Il governo, tramite l’Avvocatura dello Stato, aveva fatto ricorso contro quella decisione. I giudici della Corte d’Appello hanno però confermato quanto deciso in primo grado: “La condizione di richiedente asilo – si legge nel dispositivo – impedisce il rimpatrio fino alla conclusione dell’iter amministrativo”. Una motivazione che, secondo fonti giudiziarie, si basa sulle leggi italiane e sulle direttive europee per la protezione internazionale.

Reazioni a caldo e il pensiero del Viminale

La notizia dello stop all’espulsione ha subito acceso il dibattito politico. Da una parte, esponenti della maggioranza hanno espresso “profondo rammarico” per una decisione che, secondo loro, mette a rischio “la sicurezza nazionale”. Il ministro Piantedosi, intervistato a margine di un incontro a Roma, ha detto: “Rispettiamo le sentenze, ma resta la nostra preoccupazione per chi inneggia alla violenza”.

Dall’altra, associazioni per i diritti umani e rappresentanti della comunità islamica hanno accolto con sollievo la sentenza. “La legge è uguale per tutti – ha commentato Ahmed El Sayed, portavoce del Centro culturale islamico di Torino – e chi chiede asilo deve poter avere la propria domanda valutata senza pressioni”.

Chi è l’imam e cosa gli viene contestato

Mohamed Shahin, 42 anni, originario del Cairo, vive in Italia da oltre dieci anni. È conosciuto tra i fedeli per il suo impegno sociale e per il dialogo interreligioso. Ma, secondo gli investigatori, durante alcune prediche avrebbe usato parole considerate “di incitamento all’odio” contro Israele, dopo l’attacco del 7 ottobre. Shahin ha sempre negato: “Non ho mai sostenuto la violenza – ha detto ai suoi avvocati –. Ho solo espresso dolore per le vittime civili”.

La Procura di Torino ha aperto un fascicolo esplorativo, ma finora non ci sono accuse penali nei suoi confronti. La questione resta quindi sul piano amministrativo e politico.

E adesso cosa succede

Con la decisione della Corte d’Appello, Shahin potrà restare in Italia almeno fino a quando non si concluderà la sua pratica per il riconoscimento dello status di rifugiato. I tempi, però, non saranno brevi: fonti del Ministero dell’Interno parlano di mesi. Nel frattempo, l’imam continuerà a vivere a Torino, sotto l’occhio delle autorità, con una comunità divisa tra solidarietà e preoccupazione.

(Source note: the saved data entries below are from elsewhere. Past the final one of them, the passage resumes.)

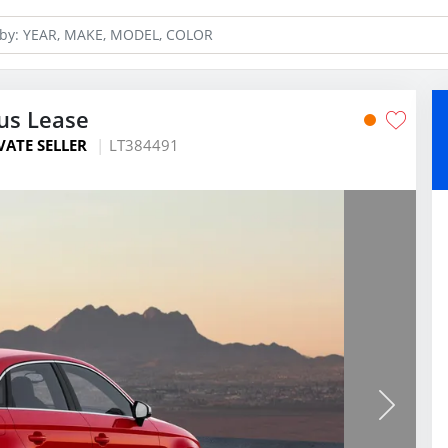
us Lease
VATE SELLER
LT384491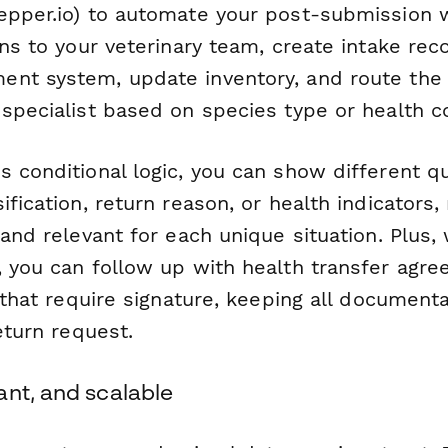
epper.io) to automate your post-submission w
ons to your veterinary team, create intake rec
nt system, update inventory, and route the
 specialist based on species type or health c
s conditional logic, you can show different 
ification, return reason, or health indicators
 and relevant for each unique situation. Plus,
, you can follow up with health transfer agr
s that require signature, keeping all documen
return request.
ant, and scalable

“Non vogliamo tensioni – ha confidato un fedele uscendo dalla moschea – ma chiediamo solo che si faccia chiarezza”. Il caso Shahin resta così un banco di prova per trovare un equilibrio tra sicurezza e diritti fondamentali, in un momento in cui il tema dell’immigrazione torna a far discutere nel nostro paese.